By then I was about to pee myself. I was so scared of that happening because then I knew I was going to get punished by my teacher in front of everyone (and in those days the physical pain of corporal punishment terrified me) and that I would also be mocked mercilessly by my P.E. teacher (who would use it to humiliate me every P.E. period, which she did to other girls). That's when I said that I needed to use the bathroom.

Frowning, my class teacher told me to go quickly and then come back straight for my shot. I wanted to ask her to let someone come with me to the washroom and then thought better of it. I went out of the nurse's office feeling strange. I felt numb but was panicking at the same time. I thought of going to the older kids' bathroom but was so scared I was going to get caught. The accursed washroom was a five minute walk away from the nurse's office.
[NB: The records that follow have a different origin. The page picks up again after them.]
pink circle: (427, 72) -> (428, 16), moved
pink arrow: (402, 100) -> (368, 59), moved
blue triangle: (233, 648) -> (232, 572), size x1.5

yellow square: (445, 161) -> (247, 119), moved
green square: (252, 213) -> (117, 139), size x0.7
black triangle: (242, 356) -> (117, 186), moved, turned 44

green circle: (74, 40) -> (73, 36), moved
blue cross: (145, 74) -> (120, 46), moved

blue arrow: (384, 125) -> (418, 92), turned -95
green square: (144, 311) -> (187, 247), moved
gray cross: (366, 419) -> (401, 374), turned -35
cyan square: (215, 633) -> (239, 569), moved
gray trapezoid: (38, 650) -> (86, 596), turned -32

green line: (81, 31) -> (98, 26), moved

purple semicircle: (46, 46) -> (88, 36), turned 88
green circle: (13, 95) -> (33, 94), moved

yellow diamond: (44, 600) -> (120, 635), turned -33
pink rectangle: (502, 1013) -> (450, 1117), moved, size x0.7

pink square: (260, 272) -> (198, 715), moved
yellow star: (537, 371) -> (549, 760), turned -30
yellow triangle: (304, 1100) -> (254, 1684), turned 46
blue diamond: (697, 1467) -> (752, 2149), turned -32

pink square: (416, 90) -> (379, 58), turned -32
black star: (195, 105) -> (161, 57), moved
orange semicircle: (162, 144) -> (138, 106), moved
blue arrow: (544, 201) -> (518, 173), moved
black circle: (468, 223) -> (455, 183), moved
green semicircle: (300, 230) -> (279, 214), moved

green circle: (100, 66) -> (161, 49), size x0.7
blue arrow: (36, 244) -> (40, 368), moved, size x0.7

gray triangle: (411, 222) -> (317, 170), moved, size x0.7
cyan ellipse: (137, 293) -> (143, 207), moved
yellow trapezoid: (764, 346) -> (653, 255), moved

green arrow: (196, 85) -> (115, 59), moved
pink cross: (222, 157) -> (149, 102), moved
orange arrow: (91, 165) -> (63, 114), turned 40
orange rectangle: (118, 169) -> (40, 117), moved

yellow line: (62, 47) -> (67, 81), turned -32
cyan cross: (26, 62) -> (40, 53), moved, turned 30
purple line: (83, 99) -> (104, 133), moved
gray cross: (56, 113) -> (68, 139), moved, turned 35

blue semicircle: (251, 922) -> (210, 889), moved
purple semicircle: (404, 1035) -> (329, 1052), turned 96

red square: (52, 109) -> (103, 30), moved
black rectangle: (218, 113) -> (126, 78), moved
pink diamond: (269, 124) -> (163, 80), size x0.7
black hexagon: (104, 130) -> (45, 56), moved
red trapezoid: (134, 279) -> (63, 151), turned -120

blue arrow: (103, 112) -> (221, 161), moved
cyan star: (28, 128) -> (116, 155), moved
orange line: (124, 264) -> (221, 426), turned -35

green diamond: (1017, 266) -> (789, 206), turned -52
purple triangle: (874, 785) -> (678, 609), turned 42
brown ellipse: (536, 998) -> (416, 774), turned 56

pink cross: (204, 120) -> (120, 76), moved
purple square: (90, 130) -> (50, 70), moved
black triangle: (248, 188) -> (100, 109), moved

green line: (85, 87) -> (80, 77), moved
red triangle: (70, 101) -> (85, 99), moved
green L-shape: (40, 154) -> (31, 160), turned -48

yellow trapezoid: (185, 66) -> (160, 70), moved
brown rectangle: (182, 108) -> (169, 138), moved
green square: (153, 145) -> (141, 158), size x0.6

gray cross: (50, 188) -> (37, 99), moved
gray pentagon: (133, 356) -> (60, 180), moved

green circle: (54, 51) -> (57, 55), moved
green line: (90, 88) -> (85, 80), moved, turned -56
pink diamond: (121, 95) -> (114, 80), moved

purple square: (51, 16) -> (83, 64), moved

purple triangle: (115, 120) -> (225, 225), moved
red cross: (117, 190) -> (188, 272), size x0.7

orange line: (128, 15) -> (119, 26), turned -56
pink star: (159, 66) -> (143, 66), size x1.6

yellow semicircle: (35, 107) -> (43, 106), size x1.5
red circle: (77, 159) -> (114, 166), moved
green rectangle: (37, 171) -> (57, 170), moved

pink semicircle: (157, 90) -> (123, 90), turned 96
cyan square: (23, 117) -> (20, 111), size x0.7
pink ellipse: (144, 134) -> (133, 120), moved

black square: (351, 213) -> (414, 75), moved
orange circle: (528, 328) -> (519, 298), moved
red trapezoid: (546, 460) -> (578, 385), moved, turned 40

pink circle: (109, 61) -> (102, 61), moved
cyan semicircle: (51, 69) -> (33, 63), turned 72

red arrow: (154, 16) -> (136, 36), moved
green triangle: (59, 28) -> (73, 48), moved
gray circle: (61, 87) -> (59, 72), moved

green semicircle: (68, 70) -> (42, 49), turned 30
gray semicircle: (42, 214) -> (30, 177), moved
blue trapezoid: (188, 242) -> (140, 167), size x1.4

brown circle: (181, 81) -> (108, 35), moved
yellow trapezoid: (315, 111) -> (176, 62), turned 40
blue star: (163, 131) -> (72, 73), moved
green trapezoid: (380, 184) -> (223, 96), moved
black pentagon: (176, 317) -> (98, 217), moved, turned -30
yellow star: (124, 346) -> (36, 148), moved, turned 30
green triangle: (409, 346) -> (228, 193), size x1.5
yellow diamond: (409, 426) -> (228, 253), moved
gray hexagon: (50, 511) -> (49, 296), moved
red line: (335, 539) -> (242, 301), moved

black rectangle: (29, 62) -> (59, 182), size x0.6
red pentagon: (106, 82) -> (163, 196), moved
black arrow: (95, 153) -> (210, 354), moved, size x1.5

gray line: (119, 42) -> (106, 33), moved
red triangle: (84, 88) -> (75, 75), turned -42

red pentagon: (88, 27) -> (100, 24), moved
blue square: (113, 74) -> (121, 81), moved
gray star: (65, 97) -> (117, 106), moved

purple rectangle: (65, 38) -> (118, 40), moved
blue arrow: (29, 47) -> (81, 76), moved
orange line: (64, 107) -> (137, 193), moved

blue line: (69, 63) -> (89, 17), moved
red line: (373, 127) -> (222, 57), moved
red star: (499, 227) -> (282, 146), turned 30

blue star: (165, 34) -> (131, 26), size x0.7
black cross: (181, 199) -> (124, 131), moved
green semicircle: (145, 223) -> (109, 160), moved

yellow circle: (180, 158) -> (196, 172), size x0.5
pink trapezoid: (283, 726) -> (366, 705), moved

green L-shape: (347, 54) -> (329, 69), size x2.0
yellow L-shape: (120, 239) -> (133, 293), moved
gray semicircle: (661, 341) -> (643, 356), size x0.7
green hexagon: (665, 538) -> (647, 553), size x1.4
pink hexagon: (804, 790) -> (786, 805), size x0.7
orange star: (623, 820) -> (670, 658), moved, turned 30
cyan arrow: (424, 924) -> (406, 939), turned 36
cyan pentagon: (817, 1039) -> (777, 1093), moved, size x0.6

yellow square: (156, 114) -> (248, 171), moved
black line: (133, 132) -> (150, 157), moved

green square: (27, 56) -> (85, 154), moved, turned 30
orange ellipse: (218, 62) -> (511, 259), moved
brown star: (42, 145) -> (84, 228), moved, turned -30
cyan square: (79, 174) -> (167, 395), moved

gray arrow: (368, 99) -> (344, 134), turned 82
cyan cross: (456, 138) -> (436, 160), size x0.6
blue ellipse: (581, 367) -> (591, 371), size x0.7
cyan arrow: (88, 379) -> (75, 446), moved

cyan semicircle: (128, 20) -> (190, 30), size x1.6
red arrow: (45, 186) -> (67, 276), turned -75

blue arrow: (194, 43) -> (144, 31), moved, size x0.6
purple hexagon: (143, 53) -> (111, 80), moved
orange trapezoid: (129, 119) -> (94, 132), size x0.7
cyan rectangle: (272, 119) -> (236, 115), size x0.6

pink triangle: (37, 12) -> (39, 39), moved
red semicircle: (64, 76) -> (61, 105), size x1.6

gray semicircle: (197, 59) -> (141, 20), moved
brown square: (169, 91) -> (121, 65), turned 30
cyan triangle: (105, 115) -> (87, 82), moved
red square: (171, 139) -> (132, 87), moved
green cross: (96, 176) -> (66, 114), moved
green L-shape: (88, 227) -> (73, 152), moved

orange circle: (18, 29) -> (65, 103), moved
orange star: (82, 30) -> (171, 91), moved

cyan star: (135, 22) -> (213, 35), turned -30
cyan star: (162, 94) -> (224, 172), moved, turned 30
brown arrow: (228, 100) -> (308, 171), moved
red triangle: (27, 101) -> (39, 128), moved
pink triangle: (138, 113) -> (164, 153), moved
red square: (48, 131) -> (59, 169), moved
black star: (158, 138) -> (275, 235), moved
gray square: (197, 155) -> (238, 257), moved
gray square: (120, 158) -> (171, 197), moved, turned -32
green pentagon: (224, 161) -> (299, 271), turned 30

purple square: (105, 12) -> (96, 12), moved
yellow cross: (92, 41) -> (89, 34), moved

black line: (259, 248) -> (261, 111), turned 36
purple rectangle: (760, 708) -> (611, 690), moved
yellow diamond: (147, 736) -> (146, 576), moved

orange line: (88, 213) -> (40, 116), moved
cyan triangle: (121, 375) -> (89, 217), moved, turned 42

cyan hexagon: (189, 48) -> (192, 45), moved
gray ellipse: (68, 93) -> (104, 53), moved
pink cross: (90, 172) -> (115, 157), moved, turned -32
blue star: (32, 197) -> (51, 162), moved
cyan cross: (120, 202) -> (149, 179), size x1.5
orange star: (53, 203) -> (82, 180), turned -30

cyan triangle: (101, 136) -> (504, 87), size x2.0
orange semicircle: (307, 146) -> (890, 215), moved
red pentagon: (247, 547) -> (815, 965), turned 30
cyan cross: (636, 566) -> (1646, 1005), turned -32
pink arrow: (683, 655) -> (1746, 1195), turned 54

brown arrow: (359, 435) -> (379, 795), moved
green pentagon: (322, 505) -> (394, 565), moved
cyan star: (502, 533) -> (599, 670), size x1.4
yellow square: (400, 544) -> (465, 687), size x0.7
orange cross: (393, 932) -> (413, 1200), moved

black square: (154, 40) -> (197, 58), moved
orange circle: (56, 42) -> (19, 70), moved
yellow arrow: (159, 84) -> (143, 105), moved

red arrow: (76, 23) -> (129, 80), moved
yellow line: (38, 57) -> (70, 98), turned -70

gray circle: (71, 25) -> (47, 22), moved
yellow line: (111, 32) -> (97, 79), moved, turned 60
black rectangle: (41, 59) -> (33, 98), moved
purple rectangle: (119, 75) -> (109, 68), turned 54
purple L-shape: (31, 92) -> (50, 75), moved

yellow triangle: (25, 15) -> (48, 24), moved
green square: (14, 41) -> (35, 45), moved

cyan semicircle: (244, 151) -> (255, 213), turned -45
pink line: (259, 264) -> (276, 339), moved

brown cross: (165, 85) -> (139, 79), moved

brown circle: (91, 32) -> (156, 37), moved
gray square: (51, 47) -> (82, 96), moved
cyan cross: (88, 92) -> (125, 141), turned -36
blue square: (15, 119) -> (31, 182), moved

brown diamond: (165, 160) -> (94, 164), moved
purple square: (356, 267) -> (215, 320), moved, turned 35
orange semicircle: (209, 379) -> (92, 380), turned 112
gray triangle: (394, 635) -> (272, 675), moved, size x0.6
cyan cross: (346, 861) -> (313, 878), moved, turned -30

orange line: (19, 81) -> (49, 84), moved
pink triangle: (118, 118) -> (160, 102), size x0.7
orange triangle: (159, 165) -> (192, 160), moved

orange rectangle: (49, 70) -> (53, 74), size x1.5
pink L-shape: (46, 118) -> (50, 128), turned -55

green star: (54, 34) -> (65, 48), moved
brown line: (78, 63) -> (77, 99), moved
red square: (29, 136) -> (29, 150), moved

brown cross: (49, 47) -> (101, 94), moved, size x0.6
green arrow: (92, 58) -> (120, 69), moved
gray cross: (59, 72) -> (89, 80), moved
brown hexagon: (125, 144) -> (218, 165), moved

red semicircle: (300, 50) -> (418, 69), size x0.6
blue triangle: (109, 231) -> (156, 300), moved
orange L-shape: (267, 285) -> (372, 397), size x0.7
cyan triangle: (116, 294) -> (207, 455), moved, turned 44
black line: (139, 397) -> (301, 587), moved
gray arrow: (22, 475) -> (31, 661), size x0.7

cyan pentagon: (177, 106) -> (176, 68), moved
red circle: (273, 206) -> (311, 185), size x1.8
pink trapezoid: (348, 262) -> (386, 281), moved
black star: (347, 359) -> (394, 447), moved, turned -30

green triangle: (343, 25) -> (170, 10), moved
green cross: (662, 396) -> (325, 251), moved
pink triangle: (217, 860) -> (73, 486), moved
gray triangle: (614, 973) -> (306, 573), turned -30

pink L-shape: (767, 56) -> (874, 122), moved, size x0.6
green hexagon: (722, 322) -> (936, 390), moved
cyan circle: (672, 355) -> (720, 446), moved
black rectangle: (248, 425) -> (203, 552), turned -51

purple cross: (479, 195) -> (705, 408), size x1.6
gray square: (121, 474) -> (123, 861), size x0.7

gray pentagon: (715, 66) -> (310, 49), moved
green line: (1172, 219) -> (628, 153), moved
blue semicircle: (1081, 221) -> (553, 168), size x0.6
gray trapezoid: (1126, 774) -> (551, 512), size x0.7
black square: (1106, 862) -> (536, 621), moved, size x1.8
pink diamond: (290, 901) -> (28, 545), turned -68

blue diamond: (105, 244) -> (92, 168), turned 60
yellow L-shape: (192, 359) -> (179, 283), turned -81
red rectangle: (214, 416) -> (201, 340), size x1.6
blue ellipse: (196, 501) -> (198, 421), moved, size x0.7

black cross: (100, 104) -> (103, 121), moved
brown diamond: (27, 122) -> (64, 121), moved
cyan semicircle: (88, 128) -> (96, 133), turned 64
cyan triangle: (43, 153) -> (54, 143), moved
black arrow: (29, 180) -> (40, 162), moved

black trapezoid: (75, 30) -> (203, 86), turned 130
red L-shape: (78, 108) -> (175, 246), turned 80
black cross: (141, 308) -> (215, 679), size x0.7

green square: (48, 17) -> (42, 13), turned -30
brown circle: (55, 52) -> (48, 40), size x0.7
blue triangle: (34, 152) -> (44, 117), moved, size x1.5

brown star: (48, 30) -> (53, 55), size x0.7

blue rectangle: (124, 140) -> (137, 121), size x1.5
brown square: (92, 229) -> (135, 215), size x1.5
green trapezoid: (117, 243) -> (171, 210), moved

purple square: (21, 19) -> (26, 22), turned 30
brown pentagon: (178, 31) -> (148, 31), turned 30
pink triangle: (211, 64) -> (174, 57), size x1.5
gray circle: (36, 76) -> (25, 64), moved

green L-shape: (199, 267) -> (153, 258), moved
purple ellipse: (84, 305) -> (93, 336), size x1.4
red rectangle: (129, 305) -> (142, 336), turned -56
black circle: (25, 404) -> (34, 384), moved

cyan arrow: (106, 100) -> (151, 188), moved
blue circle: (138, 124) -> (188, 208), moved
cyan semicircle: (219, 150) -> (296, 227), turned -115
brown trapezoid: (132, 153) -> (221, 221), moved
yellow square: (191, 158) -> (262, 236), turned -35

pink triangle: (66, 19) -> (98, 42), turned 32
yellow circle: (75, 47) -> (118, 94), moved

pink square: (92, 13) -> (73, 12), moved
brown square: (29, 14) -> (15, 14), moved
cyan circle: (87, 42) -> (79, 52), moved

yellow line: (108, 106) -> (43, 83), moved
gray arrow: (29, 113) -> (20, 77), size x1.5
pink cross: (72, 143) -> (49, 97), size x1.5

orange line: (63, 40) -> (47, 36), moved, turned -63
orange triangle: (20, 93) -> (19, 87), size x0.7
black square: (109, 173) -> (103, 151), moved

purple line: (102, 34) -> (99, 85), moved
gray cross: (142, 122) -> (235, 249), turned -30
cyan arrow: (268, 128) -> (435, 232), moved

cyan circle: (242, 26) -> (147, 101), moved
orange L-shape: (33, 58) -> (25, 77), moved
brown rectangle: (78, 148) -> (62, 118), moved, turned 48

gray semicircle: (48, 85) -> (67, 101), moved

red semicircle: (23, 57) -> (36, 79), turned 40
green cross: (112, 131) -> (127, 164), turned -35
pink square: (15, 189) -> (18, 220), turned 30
Since all the first graders, accompanied with their teachers, where getting their vaccinations, and our classrooms were far from the other levels' classrooms, no students or teachers would be around the washroom when I got there.

I would be all lone there, just me and the jinn.

As I contemplated these thoughts my legs did not stop moving. It was as if I was in one of those dreams where dread fills your heart and you know you are walking to your doom but you can't do anything to stop yourself—except this was reality.

I reached my classroom and then walked around the building. When the washroom's building came to sight I stopped. It wasn't run down, of course, but it was an old building with faded and peeling white paint. I could feel my heart start to sink and my brain screamed at me to turn back and leave. But I felt like there was no way out for me. The adults were giving me no choice, and I was just a scared child. I switched myself to auto-pilot, and my legs just moved.

I entered the washroom's building and shut the door gently behind me. It was a swinging door and so I could not leave it open.

The washroom had a strange smell. Not particularly foul, but not nice either. Everything was faded shades of lime green. There were six stalls and they were all open. Three of them had Arabic style toilets and then the other three were western style toilets. I instinctively went for western style toilets, because that's what we had at home and because I made a split second decision that the Arabic style toilets (which you had to squat over) would leave me exposed much more than the western style toilet. I entered the stall, closed the door, sat on the toilet and started to pee.

My bladder was very full and it was taking me some time to empty it and as seconds went by I was losing the numbness and the fear was starting to foreground itself more and more in my brain. When I was finally done I washed up and dried myself, but I hesitated to flush the toilet. Would the noise that that caused make the jinn angry? I quickly decided to close the lid of the toilet as a compromise and then got out of the stall and closed its door behind me. I went to the basin to wash my hands quickly and get out of there, intent on making as little noise as possible. As soon as I turned on the water though, my eye caught the mirror in front of the basin and I noticed something.

All the doors of the stalls were closed.

I froze for a moment. All the stall doors were open when I got in, I knew they were. There were no footsteps of anything other than me during all the time I was in the washroom. As the horror of that realization dawned at me I heard a creak. I watched in utter horror as the door to the stall that I used started slowly opening. As the door was opening I glimpsed the lid of the toilet, the one I had closed, upright and open, and then—

I bolted out of there. Never ran so fast in my life.

I don't remember much of what happened that day. I only remember that I was sick for a week. I didn't want to stay home from school though, because that meant I would have to stay home alone till noon, since both my parents worked and my other siblings would be at school. I remember being so scared to tell anyone at school, for fear they would tell the teacher and I would get punished. I ended up only telling my light-eyed friend. She knew the truth and so my secret was safe with her.